Lines with the word "Parks" are the ones wanted. Copy each of them from the entries below.

Data records:
====
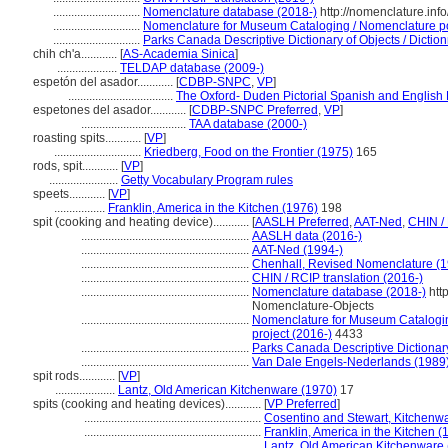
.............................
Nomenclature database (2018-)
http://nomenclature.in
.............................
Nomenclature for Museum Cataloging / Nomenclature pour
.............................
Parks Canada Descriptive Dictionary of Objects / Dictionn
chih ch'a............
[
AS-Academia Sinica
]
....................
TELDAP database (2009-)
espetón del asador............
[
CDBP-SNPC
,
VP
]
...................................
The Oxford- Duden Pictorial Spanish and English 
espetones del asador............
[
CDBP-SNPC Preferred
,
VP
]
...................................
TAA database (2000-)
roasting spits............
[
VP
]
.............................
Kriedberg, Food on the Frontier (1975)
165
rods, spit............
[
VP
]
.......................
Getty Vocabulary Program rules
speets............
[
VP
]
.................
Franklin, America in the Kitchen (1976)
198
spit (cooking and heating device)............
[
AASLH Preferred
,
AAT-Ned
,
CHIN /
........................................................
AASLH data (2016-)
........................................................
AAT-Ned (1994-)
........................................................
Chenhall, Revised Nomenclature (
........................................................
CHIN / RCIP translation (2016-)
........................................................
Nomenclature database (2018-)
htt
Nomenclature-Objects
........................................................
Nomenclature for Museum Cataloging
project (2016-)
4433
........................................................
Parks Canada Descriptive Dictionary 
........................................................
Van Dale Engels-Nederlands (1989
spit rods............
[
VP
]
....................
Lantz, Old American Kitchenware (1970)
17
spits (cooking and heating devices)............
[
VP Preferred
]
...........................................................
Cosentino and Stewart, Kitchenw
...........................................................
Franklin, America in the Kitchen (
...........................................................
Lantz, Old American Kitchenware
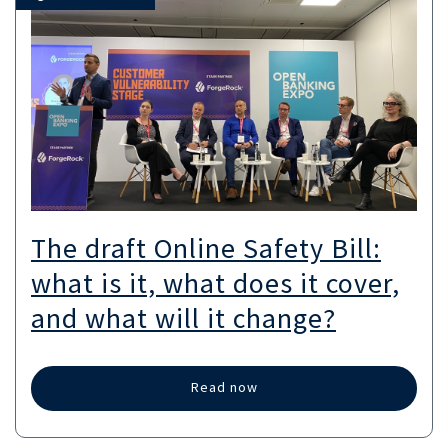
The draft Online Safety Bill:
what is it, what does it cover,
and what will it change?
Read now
====
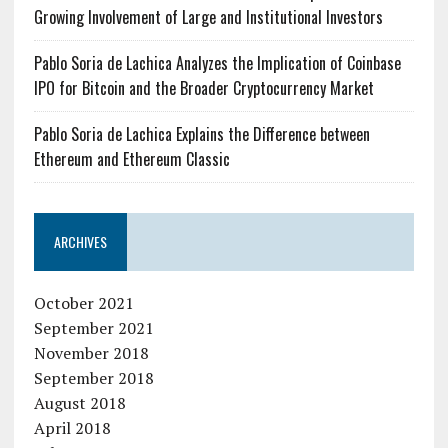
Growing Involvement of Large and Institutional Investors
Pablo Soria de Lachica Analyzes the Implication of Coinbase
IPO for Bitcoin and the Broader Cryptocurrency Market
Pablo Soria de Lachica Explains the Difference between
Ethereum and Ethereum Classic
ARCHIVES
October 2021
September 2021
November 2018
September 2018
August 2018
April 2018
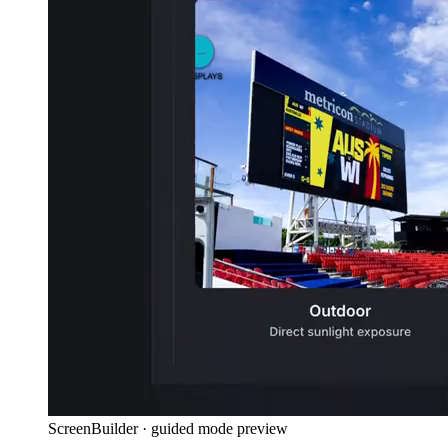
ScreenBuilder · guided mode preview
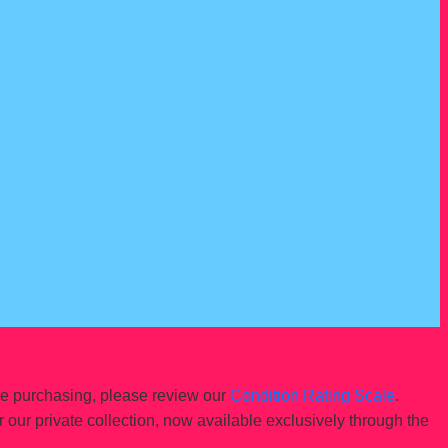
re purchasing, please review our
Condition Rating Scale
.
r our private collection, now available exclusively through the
====
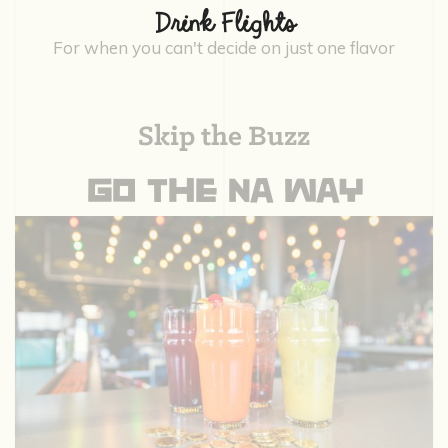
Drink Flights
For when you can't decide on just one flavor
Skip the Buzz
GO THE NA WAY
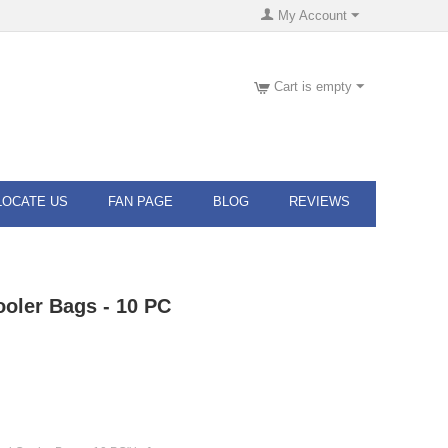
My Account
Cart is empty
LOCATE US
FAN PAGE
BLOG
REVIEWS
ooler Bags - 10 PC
====
Your response:
Parks Canada Descriptive Dictionary of Objects / Dictionn
Parks Canada Descriptive Dictionary 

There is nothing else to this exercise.